INPUT FOR THIS TASK:
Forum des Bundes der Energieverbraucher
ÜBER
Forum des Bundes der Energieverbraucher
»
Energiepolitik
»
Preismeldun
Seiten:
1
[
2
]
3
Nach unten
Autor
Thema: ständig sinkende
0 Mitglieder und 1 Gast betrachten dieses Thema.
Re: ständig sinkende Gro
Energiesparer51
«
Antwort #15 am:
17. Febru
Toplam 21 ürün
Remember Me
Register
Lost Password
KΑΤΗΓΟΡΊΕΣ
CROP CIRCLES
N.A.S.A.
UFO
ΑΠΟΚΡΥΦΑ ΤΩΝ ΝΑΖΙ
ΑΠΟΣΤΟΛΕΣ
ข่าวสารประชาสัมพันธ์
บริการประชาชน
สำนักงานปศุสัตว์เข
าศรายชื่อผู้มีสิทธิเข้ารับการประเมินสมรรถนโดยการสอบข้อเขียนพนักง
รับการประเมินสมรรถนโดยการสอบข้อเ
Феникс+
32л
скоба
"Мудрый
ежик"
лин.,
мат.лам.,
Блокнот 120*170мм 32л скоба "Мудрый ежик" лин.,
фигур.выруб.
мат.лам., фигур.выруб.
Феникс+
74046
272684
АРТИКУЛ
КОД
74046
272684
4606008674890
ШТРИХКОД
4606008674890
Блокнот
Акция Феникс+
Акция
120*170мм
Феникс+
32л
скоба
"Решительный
==
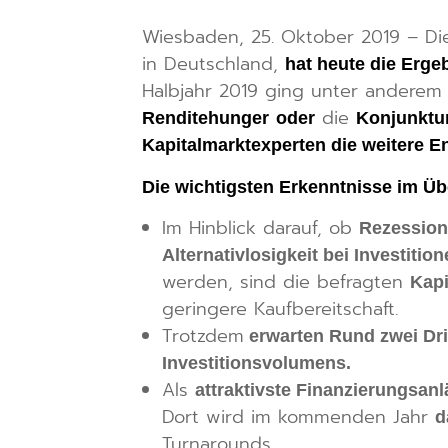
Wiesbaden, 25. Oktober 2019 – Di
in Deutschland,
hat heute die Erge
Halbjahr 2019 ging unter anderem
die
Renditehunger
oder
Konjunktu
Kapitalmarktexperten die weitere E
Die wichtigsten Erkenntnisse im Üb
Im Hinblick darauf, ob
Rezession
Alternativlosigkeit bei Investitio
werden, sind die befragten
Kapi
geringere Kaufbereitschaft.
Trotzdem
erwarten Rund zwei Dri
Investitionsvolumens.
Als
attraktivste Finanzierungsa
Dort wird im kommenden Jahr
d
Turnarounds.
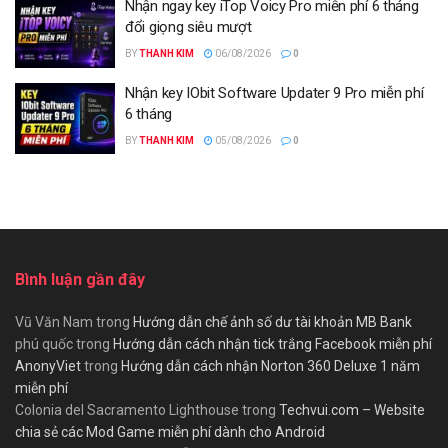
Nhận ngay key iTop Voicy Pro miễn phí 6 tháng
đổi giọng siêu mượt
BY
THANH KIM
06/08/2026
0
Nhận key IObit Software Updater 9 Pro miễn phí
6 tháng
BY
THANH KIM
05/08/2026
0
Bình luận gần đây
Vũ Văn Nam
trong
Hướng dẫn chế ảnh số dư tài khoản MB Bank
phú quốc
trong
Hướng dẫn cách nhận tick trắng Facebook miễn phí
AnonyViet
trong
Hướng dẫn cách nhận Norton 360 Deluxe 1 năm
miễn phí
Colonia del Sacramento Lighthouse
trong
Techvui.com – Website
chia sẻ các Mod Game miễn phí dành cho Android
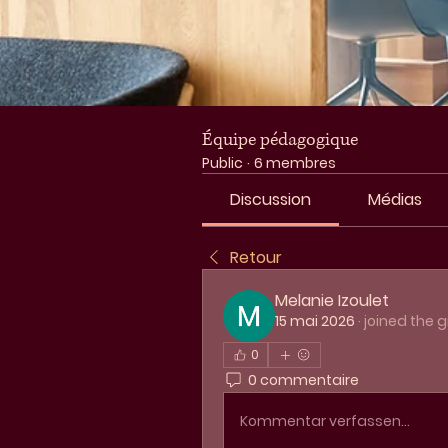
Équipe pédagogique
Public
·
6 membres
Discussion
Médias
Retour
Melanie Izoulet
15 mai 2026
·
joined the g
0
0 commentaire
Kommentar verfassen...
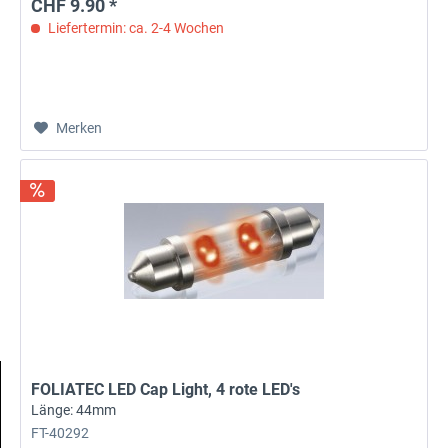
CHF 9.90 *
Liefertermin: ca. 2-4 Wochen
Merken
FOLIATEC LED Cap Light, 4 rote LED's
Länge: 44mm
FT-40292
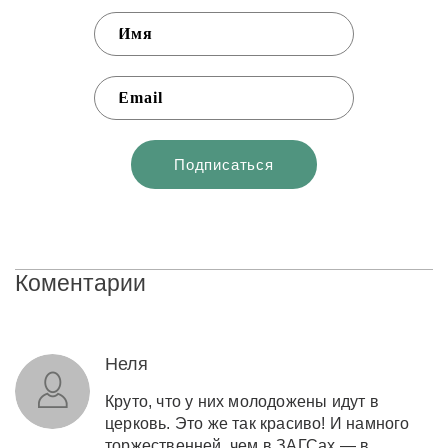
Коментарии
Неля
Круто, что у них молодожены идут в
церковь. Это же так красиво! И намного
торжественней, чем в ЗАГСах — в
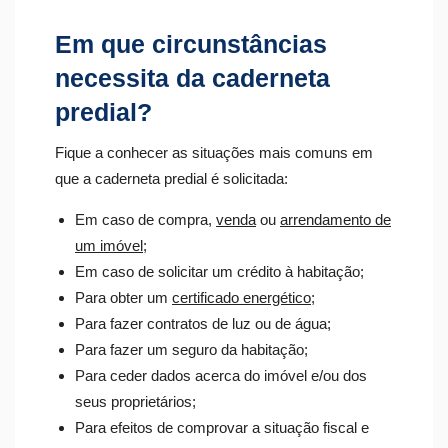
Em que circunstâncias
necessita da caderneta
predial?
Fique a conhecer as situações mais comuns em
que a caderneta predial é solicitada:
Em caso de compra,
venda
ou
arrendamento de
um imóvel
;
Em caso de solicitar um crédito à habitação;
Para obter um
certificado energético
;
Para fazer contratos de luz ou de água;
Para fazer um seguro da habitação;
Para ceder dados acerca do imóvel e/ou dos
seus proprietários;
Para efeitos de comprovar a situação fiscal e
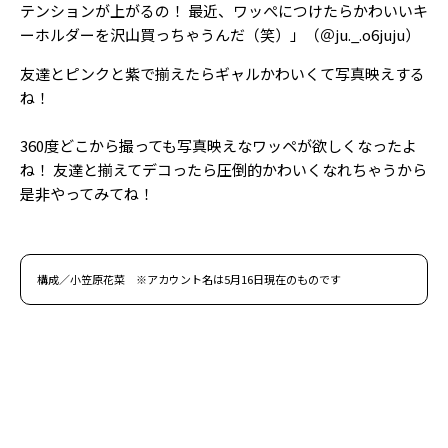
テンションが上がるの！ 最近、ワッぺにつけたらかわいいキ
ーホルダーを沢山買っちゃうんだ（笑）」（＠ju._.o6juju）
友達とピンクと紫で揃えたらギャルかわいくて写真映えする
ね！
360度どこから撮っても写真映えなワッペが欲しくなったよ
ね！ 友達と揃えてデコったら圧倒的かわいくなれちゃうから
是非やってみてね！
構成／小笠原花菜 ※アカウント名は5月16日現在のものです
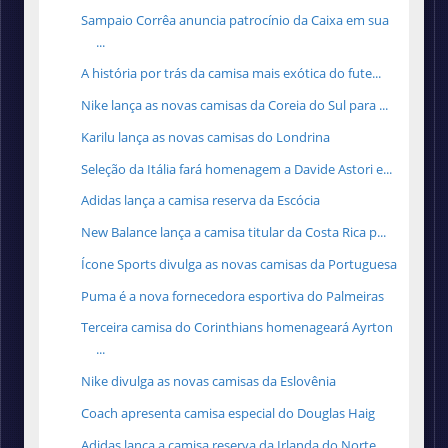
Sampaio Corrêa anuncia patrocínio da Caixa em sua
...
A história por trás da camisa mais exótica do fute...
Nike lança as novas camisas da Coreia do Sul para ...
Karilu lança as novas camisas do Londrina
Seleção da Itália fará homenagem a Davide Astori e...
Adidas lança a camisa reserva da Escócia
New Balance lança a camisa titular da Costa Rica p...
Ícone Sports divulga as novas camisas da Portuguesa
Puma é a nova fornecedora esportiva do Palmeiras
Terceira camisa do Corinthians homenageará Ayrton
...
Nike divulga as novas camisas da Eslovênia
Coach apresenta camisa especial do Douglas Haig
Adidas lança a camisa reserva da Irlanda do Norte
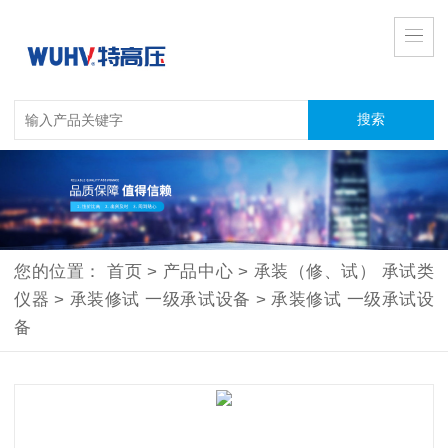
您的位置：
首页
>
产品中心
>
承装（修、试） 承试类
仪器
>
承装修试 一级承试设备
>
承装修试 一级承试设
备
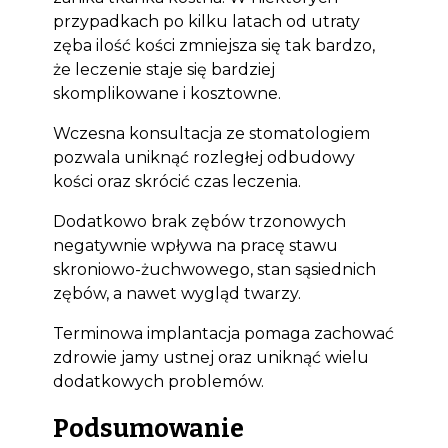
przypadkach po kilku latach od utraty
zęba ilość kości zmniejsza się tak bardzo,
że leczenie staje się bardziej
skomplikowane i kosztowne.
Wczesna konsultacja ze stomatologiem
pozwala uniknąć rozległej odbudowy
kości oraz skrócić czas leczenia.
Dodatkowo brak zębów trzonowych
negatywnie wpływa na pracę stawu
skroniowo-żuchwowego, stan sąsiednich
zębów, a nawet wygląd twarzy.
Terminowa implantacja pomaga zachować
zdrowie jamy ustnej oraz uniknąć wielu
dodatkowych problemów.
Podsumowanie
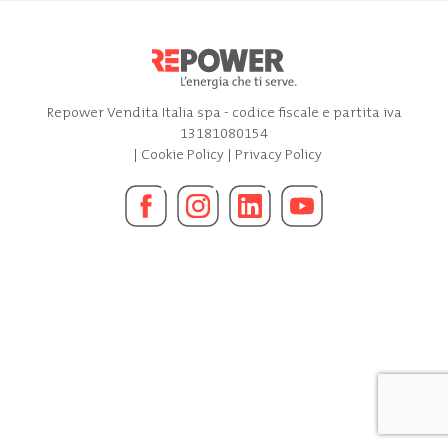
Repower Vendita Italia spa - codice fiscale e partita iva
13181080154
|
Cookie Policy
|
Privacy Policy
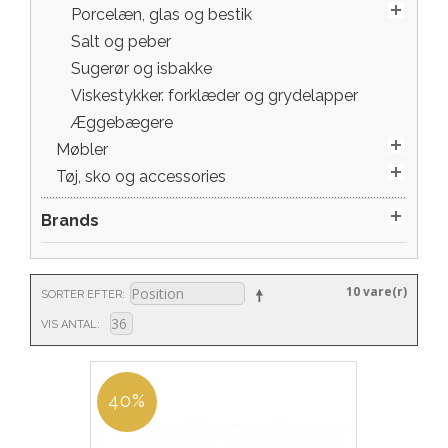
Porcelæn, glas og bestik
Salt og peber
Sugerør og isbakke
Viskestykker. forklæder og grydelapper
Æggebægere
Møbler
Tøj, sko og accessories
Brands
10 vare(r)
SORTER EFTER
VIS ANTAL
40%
...
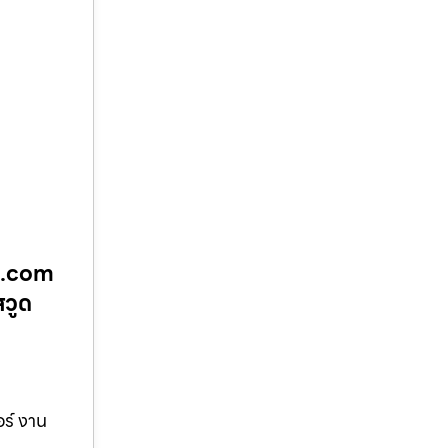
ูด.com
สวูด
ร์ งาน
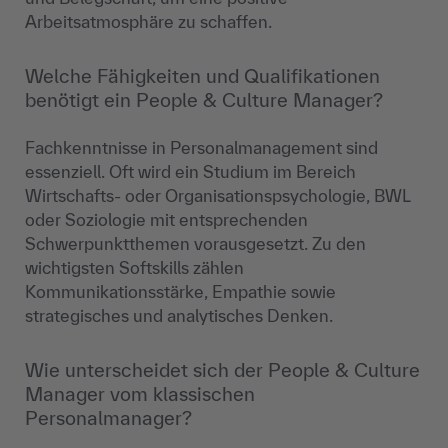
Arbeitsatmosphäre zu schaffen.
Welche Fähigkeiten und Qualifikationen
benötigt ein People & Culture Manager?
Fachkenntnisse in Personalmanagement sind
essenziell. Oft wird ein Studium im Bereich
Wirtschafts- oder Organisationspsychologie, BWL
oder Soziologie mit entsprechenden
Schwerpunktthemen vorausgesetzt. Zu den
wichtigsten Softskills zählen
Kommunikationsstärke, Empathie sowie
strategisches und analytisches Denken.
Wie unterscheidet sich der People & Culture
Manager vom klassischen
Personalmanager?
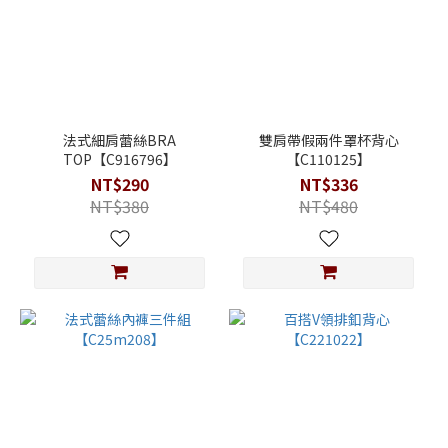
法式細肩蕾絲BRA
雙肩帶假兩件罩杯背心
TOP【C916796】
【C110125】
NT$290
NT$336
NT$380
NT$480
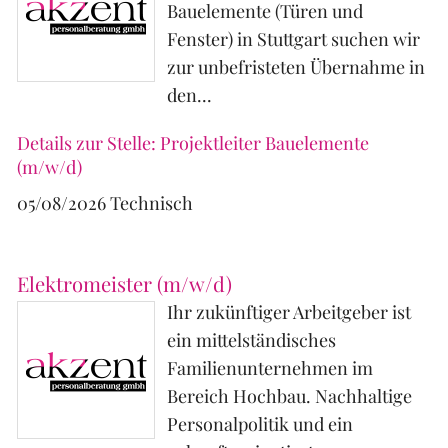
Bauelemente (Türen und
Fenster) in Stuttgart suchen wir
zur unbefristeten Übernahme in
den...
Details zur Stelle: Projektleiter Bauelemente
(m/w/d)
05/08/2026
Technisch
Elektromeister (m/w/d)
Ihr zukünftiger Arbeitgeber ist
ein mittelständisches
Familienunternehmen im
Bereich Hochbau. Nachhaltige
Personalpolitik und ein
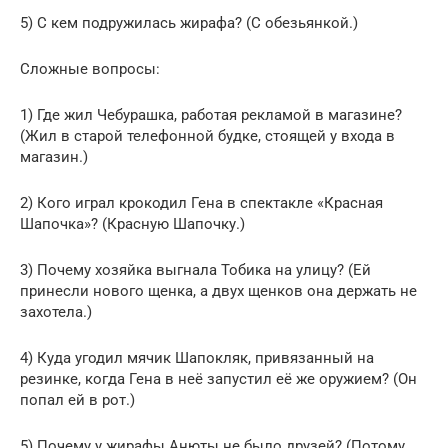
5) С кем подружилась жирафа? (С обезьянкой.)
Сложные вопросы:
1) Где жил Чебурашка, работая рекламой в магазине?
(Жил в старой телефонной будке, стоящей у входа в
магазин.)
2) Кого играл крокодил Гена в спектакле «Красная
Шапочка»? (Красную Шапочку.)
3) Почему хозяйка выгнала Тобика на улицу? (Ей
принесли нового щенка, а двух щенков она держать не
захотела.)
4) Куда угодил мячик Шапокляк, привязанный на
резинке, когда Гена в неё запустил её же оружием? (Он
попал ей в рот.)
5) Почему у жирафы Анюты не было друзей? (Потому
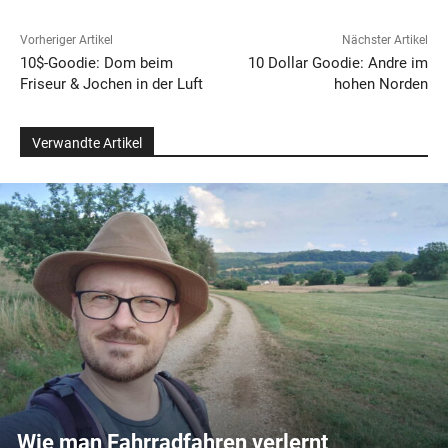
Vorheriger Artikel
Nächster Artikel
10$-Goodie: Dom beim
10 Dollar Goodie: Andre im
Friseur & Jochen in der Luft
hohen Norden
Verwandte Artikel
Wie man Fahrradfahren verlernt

PROBLEM DESCRIPTION: Above are some records. Output exactly the lines from the one that contains "zur unbefristeten Übernahme in" to the one that contains "5) Почему у", keeping both, and omit the pictures.

OUTPUT OF THE TASK:
zur unbefristeten Übernahme in
den...
Details zur Stelle: Projektleiter Bauelemente
(m/w/d)
05/08/2026
Technisch
Elektromeister (m/w/d)
Ihr zukünftiger Arbeitgeber ist
ein mittelständisches
Familienunternehmen im
Bereich Hochbau. Nachhaltige
Personalpolitik und ein
5) С кем подружилась жирафа? (С обезьянкой.)
Сложные вопросы:
1) Где жил Чебурашка, работая рекламой в магазине?
(Жил в старой телефонной будке, стоящей у входа в
магазин.)
2) Кого играл крокодил Гена в спектакле «Красная
Шапочка»? (Красную Шапочку.)
3) Почему хозяйка выгнала Тобика на улицу? (Ей
принесли нового щенка, а двух щенков она держать не
захотела.)
4) Куда угодил мячик Шапокляк, привязанный на
резинке, когда Гена в неё запустил её же оружием? (Он
попал ей в рот.)
5) Почему у жирафы Анюты не было друзей? (Потому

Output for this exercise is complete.